- _Material provided_:
########

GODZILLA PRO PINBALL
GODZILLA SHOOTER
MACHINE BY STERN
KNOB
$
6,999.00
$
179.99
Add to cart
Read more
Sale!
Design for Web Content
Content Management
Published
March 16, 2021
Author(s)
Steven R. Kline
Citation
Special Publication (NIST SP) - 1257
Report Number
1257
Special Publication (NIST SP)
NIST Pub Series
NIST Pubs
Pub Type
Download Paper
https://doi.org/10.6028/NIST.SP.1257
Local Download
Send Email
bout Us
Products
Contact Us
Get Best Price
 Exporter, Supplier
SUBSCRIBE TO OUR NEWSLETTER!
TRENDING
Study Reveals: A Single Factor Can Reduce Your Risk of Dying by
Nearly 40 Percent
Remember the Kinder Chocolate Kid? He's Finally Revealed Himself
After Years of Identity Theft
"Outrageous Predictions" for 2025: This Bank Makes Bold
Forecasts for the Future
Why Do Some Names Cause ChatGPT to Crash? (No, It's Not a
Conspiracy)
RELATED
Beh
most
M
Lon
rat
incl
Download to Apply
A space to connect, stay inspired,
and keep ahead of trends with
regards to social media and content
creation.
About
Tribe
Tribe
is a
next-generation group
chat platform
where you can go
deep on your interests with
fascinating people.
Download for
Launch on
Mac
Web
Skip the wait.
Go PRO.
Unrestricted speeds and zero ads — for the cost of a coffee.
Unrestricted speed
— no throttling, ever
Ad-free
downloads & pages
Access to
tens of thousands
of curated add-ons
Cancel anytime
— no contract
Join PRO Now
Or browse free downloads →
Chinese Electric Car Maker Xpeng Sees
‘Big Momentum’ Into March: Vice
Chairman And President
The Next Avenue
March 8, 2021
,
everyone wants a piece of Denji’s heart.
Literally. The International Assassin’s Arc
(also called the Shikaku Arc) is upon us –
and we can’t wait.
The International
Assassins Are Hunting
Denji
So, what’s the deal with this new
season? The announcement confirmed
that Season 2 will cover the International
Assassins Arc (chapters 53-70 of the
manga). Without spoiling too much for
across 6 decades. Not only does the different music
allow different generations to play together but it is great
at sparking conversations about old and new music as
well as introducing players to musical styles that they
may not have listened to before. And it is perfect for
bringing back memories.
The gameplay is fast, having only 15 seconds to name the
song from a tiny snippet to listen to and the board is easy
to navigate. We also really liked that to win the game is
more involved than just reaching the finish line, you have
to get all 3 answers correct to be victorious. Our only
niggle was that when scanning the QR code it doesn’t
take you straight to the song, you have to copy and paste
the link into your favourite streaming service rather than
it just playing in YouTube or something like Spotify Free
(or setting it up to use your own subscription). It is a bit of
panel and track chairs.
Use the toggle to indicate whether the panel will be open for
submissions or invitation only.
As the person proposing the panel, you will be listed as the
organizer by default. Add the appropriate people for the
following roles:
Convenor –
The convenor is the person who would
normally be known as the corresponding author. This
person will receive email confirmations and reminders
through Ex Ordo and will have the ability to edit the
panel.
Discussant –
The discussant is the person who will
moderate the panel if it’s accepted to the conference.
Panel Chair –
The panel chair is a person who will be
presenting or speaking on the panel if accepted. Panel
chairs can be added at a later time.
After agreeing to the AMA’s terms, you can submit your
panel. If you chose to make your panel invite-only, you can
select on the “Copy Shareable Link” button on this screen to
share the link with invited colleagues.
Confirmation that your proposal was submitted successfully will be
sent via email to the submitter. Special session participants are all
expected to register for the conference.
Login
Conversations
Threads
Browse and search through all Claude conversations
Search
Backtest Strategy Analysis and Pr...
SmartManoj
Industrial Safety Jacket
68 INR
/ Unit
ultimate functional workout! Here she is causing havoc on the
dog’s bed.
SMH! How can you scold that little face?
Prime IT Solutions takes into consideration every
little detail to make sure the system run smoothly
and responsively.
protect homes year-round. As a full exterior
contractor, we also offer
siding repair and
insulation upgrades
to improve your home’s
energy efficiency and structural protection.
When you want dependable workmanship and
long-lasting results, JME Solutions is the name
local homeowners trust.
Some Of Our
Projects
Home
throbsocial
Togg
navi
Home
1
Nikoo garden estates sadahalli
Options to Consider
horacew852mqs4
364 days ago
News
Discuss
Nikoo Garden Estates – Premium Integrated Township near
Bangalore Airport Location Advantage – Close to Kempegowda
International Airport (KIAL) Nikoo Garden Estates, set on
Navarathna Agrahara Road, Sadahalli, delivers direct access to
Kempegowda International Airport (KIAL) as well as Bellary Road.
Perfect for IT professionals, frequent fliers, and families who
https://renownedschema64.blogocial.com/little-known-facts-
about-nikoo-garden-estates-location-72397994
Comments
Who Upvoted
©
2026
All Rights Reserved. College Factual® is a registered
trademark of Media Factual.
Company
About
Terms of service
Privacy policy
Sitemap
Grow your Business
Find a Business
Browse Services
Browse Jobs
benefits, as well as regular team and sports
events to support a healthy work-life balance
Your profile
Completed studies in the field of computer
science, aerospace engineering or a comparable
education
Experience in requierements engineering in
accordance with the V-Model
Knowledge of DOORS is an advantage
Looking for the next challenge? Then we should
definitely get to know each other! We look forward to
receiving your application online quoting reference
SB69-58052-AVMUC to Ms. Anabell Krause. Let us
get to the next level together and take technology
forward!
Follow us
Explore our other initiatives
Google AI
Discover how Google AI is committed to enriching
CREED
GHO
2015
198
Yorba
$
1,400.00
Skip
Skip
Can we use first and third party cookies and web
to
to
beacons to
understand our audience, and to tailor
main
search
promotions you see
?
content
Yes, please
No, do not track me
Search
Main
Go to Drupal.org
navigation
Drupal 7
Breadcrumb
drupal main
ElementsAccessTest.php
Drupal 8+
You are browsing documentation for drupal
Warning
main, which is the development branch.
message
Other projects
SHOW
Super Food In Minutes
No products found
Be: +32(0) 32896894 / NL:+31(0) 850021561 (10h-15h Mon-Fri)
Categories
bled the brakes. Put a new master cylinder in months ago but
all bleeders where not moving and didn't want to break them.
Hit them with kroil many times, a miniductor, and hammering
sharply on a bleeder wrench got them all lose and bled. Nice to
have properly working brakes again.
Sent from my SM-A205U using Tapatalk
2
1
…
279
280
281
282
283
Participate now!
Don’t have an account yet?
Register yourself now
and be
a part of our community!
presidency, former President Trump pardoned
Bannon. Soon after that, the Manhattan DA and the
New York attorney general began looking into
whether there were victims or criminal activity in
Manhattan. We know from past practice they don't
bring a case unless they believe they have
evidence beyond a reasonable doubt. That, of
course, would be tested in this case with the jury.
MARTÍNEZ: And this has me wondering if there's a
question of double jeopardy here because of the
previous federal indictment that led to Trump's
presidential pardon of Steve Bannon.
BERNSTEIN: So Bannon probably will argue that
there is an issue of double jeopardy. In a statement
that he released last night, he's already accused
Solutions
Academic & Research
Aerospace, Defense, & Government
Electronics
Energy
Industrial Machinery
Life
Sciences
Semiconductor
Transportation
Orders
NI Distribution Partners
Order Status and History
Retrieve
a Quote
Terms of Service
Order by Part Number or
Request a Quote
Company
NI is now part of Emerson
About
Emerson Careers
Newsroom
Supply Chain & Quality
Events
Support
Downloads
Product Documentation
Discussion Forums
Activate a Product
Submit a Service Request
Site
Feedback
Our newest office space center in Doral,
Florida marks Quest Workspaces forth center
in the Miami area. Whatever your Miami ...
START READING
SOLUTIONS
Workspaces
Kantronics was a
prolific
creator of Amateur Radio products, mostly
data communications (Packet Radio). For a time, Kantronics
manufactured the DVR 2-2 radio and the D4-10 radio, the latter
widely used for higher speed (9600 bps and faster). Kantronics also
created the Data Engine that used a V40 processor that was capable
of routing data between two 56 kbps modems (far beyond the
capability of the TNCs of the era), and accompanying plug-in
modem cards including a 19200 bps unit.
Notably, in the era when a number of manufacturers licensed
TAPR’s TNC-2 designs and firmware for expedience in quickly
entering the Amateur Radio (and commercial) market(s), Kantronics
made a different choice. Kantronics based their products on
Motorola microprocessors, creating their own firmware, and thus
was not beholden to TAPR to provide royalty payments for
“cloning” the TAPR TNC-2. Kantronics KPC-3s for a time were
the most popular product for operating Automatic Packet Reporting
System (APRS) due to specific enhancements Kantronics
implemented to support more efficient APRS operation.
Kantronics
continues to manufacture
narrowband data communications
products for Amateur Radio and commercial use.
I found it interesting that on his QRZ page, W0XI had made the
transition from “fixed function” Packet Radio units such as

########

- _Prompt_: In the records above, the line with "contractor, we also offer" marks the start and the line with "Kempegowda International Airport" marks the end; copy that stretch exactly, both lines included, and nothing else.

- _Solution for this problem_:
contractor, we also offer
siding repair and
insulation upgrades
to improve your home’s
energy efficiency and structural protection.
When you want dependable workmanship and
long-lasting results, JME Solutions is the name
local homeowners trust.
Some Of Our
Projects
Home
throbsocial
Togg
navi
Home
1
Nikoo garden estates sadahalli
Options to Consider
horacew852mqs4
364 days ago
News
Discuss
Nikoo Garden Estates – Premium Integrated Township near
Bangalore Airport Location Advantage – Close to Kempegowda
International Airport (KIAL) Nikoo Garden Estates, set on
Navarathna Agrahara Road, Sadahalli, delivers direct access to
Kempegowda International Airport (KIAL) as well as Bellary Road.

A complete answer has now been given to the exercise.